Histological and Immunohistochemical Observations of the Hippocampus in Clinically Established Neurodegenerative Disorders linked to Cause of Death

Moultrie, GA

Introduction: Neurodegeneration remains a very important subject of neuroscience research. While experimental studies have modeled conditions and attempted to provide insights, special opportunities exist in situations where clinically established conditions in the actual human brain can be investigated for the neurological, glial and molecular changes that characterize brain changes that produce pathological and neuronal aberrations that are manifested in these conditions. This study considers hippocampi in brains that have suffered clinically established neurodegeneration leading to death.

Methods: Twelve hippocampus samples [N=12] were obtained from 6 brains with clinically established cause of death being neurodegenerative disorders.

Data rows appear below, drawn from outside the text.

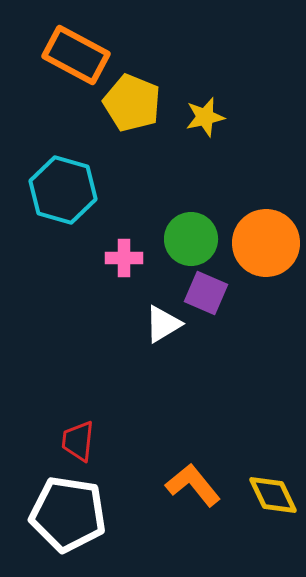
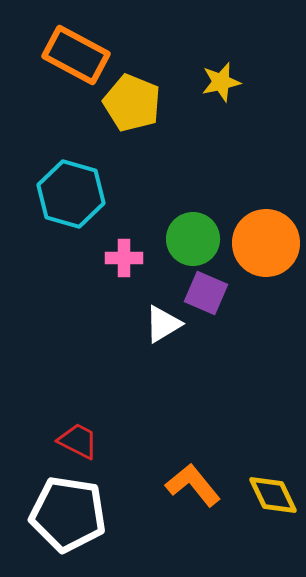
yellow star: moved 16 px right, 35 px up
cyan hexagon: moved 8 px right, 4 px down
green circle: moved 2 px right
red trapezoid: rotated 111 degrees clockwise
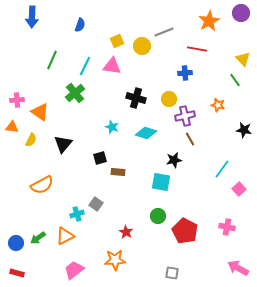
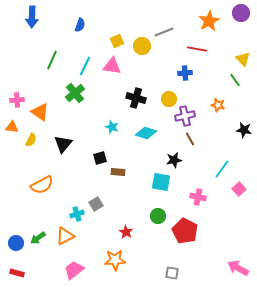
gray square at (96, 204): rotated 24 degrees clockwise
pink cross at (227, 227): moved 29 px left, 30 px up
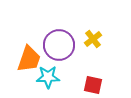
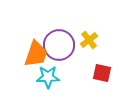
yellow cross: moved 4 px left, 1 px down
orange trapezoid: moved 7 px right, 5 px up
red square: moved 9 px right, 12 px up
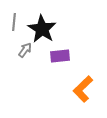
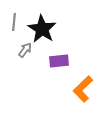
purple rectangle: moved 1 px left, 5 px down
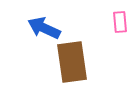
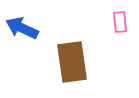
blue arrow: moved 22 px left
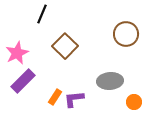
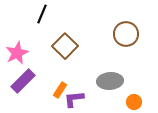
orange rectangle: moved 5 px right, 7 px up
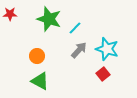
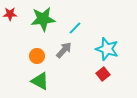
green star: moved 6 px left; rotated 25 degrees counterclockwise
gray arrow: moved 15 px left
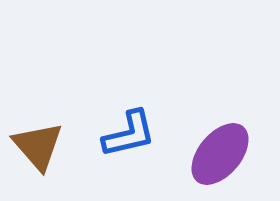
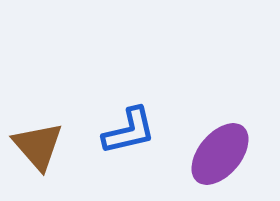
blue L-shape: moved 3 px up
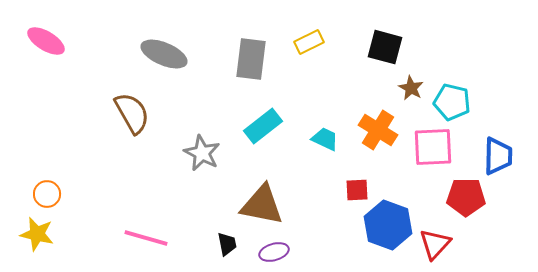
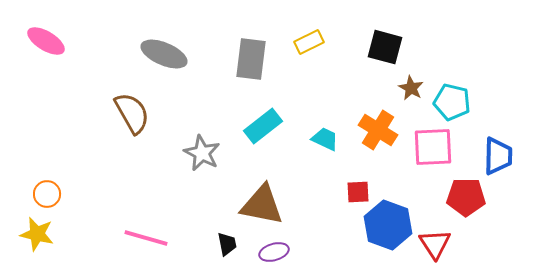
red square: moved 1 px right, 2 px down
red triangle: rotated 16 degrees counterclockwise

In each case, whole hippocampi were carefully excised and preserved in 10% formalin. Tissues were processes using the formalin-fixed-paraffin-embedded technique, then sectioned at 5μm using a microtome. Sections were mounted on histological slides for staining and histochemical demonstrations. Tissues were demonstrated and observed using the hematoxylin and eosin [H&E] for brain tissue architcture; Beta amyloid for amyloid plaques; glial fibrillary acidic proteins [Gfap] antibody for Astrocytes; Cresyl fast violet stain for Nissl bodies in neurons; NeuN as a neuronal marker; and the Iba1 antibody for microglia. Images of tissues were scanned using the Motic scanner and observed at various magnifications for attributes of interest.

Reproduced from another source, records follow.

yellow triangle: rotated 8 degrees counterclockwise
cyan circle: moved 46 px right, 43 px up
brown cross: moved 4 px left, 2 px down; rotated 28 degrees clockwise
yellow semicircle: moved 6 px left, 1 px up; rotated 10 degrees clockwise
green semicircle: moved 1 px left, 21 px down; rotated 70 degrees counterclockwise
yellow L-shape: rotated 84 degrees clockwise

Results and Discussions: The H&E method could demonstrate pathological hallmarks in each of the conditions studied. For senile degeneration of the brain, the H&E shows neuritic plaques with dystrophic and dilated neurons. For dementia without behavioral disturbance, H&E stains shows homogenous pink bodies with surrounding halo. In the case of intracerebral hemorrhage, H&E shows tissue edema with mononuclear cell infiltrations. For the cerebrovascular disease, H&E shows multiple foci of perivascular and perineuronal edema with eosinophilic neurons (red neurons). Also, vascular thrombus and mononuclear cell infiltration are present. In the case of glioblastoma, H&E shows the accumulation of atypical neoplastic cells with marked hypercellularity, pleomorphism, and hyperchromasia. There is also prominent vascularity. Whereas, for the Picks’ disease, H&E shows dilated swollen neurons with basophilic inclusions within some neuronal cells.

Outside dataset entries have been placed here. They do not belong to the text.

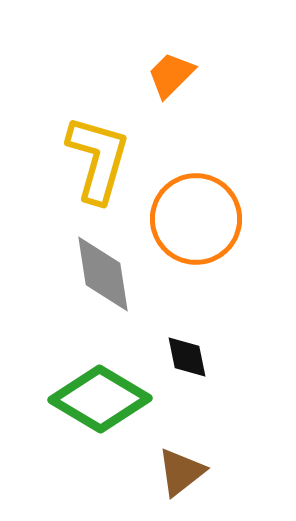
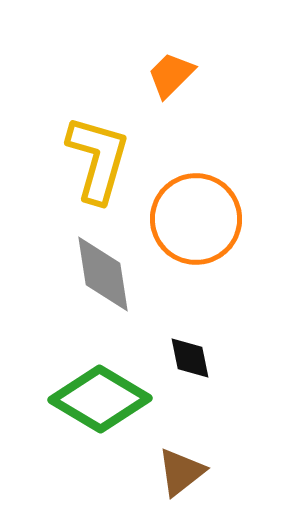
black diamond: moved 3 px right, 1 px down
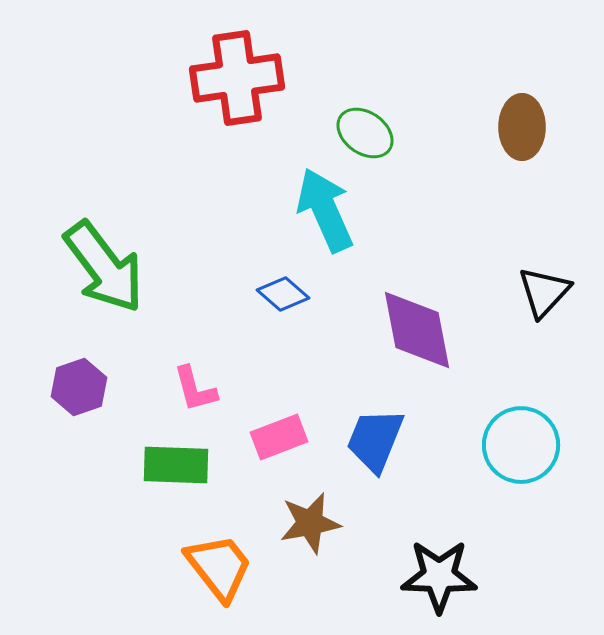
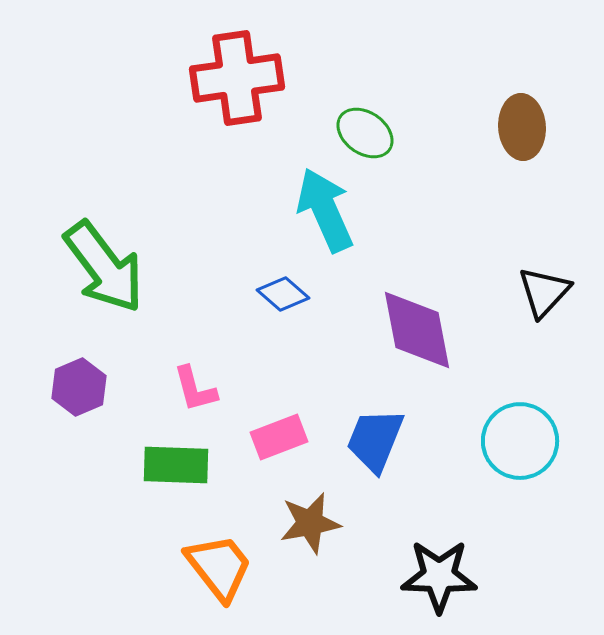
brown ellipse: rotated 4 degrees counterclockwise
purple hexagon: rotated 4 degrees counterclockwise
cyan circle: moved 1 px left, 4 px up
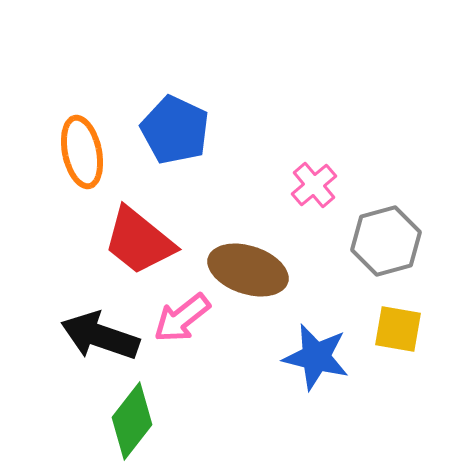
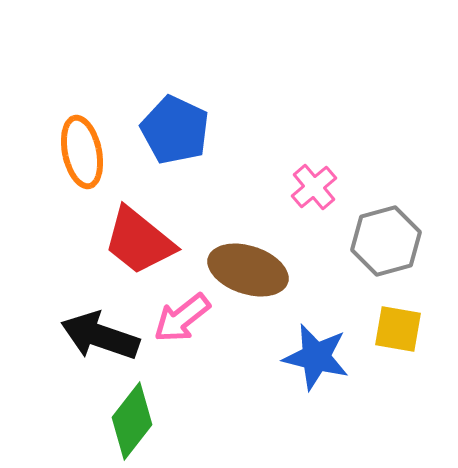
pink cross: moved 2 px down
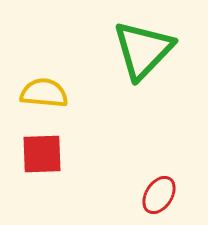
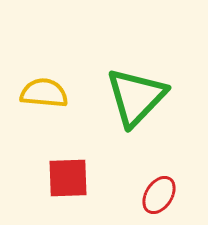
green triangle: moved 7 px left, 47 px down
red square: moved 26 px right, 24 px down
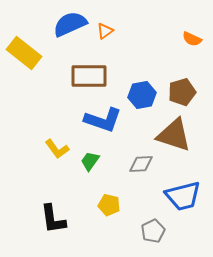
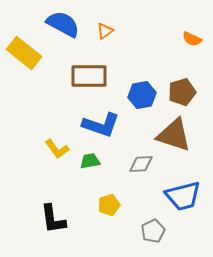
blue semicircle: moved 7 px left; rotated 52 degrees clockwise
blue L-shape: moved 2 px left, 5 px down
green trapezoid: rotated 45 degrees clockwise
yellow pentagon: rotated 30 degrees counterclockwise
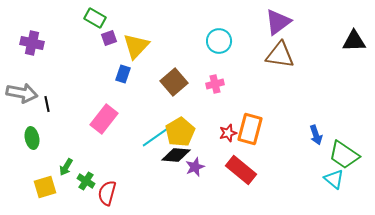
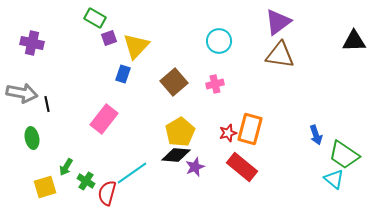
cyan line: moved 25 px left, 37 px down
red rectangle: moved 1 px right, 3 px up
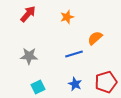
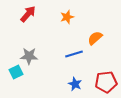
red pentagon: rotated 10 degrees clockwise
cyan square: moved 22 px left, 15 px up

Collectively, these H&E specific brain-changes in the studied diseases could help in defining histological changes to the hippocampus in these conditions. Furthermore, molecular or antibody-specific changes were also observed in certain conditions. Senile degeneration of the brain was positive for the beta-amyloid, showing numerous neuritic plaques with long pink filaments within the neuronal cytoplasm. In the same condition, GFAP shows evidence of degenerative astrocytes while the Cresyl fast violet stain shows evidence of degenerative neurons. Also, in dementia without behavioral disturbance, the anti-beta amyloid immunostain shows numerous neuritic plaques with neurofibrillary tangles while GFAP shows evidence of reactive astrocytes. In cerebrovascular disease, GFAP shows necrotic and reactive astrocytes. It is interesting to note that brain changes in other conditions including intracerebral hemorrhage, glioblastoma and Picks’ disease were only mainly demonstrated with the H&E technique.

Conclusion: Condition specific histopathological and immunohistochemical changes could help to define specific neurological diseases in the human brain hippocampus using H&E and complemented by immunohistochemical methods. Further quantitative analyses would enrich these findings.